Как подействовала реформа Петра на умственную и нравственную жизнь русского общества – это вопрос очень важный, но еще далеко не выясненный в надлежащей степени. Если судить об этом действии по ближайшим сотрудникам преобразователя, особенно по их поведению после него, ответ на вопрос получится не особенно благоприятный. Большинство этих даровитых и деловитых людей страдало большими недочетами в своем образовании и не меньшими нравственными недостатками, решительно выводившими Петра из терпения. Не лучшее впечатление производит и масса русского общества, прямо захваченного реформой, увлеченного ее интересами. Неблагонадежные нравы этого общества довольно известны, а его умственное развитие можно характеризовать известным стихом Кантемира: «Ум недозрелый, плод недолгой науки», – и это еще лучшее, что можно сказать про русскую интеллигенцию, выработавшуюся из реформы.
Нельзя, однако, думать, что реформа потерпела полную неудачу в этом отношении, т. е. в деле насаждения в России наук, образования. Известно, что ее ближайшей целью было распространение прикладных знаний, которые приносят прямую материальную пользу, делают народ промышленным, государство – сильным и богатым. В своем апрельском манифесте 1702 г. о вызове иностранцев в Россию Петр признается, что предпринял в государственном управлении «некоторые нужные и ко благу земли нашей служащие перемены, дабы наши подданные могли тем более и удобнее научаться поныне им неизвестным познаниям и тем искуснее становиться во всех торговых делах». Но для достижения такой скромной, ограниченной цели Петр приводил в действие такие средства, внушал такие стремления, которые невольно будили умы. расширяли взгляды и понятия, поднимали мысль выше интересов материального житейского обихода. И если вы хотите видеть, как сильно было действие реформы в этом направлении, каких образованных дельцов могла она создавать, для этого достаточно познакомиться с биографией В.Н. Татищева. Это типический образчик петровского дельца, воспитанного реформой, проникшегося ее духом, усвоившего ее лучшие стремления и хорошо послужившего отечеству, а между тем не получившего от природы никаких необычайных дарований, человека, невысоко поднимавшегося над уровнем обыкновенных средних людей.
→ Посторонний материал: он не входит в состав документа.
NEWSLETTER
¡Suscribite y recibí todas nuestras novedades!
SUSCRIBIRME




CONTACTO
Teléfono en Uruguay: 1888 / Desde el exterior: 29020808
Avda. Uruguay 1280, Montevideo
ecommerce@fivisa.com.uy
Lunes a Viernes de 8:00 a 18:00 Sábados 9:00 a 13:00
Именно это и усиливает его значение в русской историографии. Артиллерист, горный инженер и видный администратор, он всю почти жизнь стоял в потоке самых настоятельных нужд, живых текущих интересов времени – и этот практический делец стал историографом, русская история оказалась в числе этих настоятельных нужд и текущих интересов времени; не плодом досужей любознательности патриота или кабинетного ученого, а насущной потребностью делового человека.
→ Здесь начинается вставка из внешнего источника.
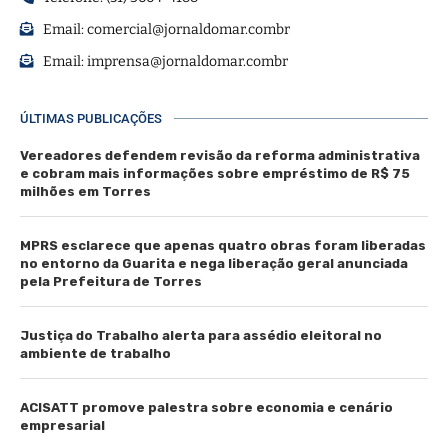
Email:
comercial@jornaldomar.combr
Email:
imprensa@jornaldomar.combr
ÚLTIMAS PUBLICAÇÕES
Vereadores defendem revisão da reforma administrativa
e cobram mais informações sobre empréstimo de R$ 75
milhões em Torres
MPRS esclarece que apenas quatro obras foram liberadas
no entorno da Guarita e nega liberação geral anunciada
pela Prefeitura de Torres
Justiça do Trabalho alerta para assédio eleitoral no
ambiente de trabalho
ACISATT promove palestra sobre economia e cenário
empresarial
Таким образом, Татищев вдвойне интересен, не только как первый собиратель материалов для полной истории России, но и как типический образчик образованных русских людей петровской школы.
И.Н. Болтин
Сто лет прошло со смерти Болтина. Имя этого русского историка давно забыто, а его труды по русской истории перестали читать, кажется, даже раньше, чем перестали помнить имя их автора. Его тяжеловесные фолианты давно вышли из состава оборотной русской исторической литературы, которой питается русская любознательная публика, и отложены в запасный фонд русской историографии, до которого редко дотрагивается даже рука специалиста. Шлецер своим критическим исследованием о Несторе, изданным в начале нынешнего столетия, отодвинул Болтина от внимания исследователей отечественной истории, а Карамзин своим блестящим трудом закрыл его от глаз читающей русской публики. Но в свое время Болтин пользовался известностью как знаток русской истории. Сам надменный Шлецер, с немецким пренебрежением относившийся ко всем русским исследователям русской истории, для Болтина допускал исключение, признавая его единственным русским историком, кое-что смыслившим в истории своего отечества. Пользуясь столетнею годовщиной Болтина, можно вспомнить этого историка и не столько его самого, сколько его время, те условия, при которых вырабатывалась историческая мысль этого писателя, не самого блестящего, но одного из самых умных и приятных русских писателей XVIII в. На поминках говорят не столько о самом покойнике, сколько о том, что любил он, а Болтин больше всего любил Россию своего времени.
Он был сам виноват в том, что его учено-литературная известность была так скоротечна. Прежде всего он сам слишком мало заботился о приобретении и упрочении такой известности. Он не был ученым-историком по профессии. Его практическая деятельность шла вдали от летописей и архивов: начав службу рядовым конногвардейского полка, он продолжал ее чиновником таможенного ведомства и кончил генерал-майором и членом военной коллегии. К этому надобно прибавить, что Болтин был деловитым и добросовестным служакой, а потому не располагал большим досугом. Но он находил время учиться, много читал и с особенным прилежанием собирал втихомолку сведения по русской истории, считая знакомство с родною стариной нравственною обязанностью образованного человека. Русскому образованному человеку того времени было гораздо труднее исполнить эту обязанность, чем теперь: тогда это не значило выслушать курс русской истории в высшем учебном заведении или прочитать несколько популярных сочинений по этому предмету. Тогда надобно было самому кропотливо собирать источники и разбираться в них, запасаться вспомогательными средствами для их чтения и истолкования, наводить мелочные справки; в то время, чтобы быть студентом русской истории, необходимо было стать для самого себя профессором этого предмета.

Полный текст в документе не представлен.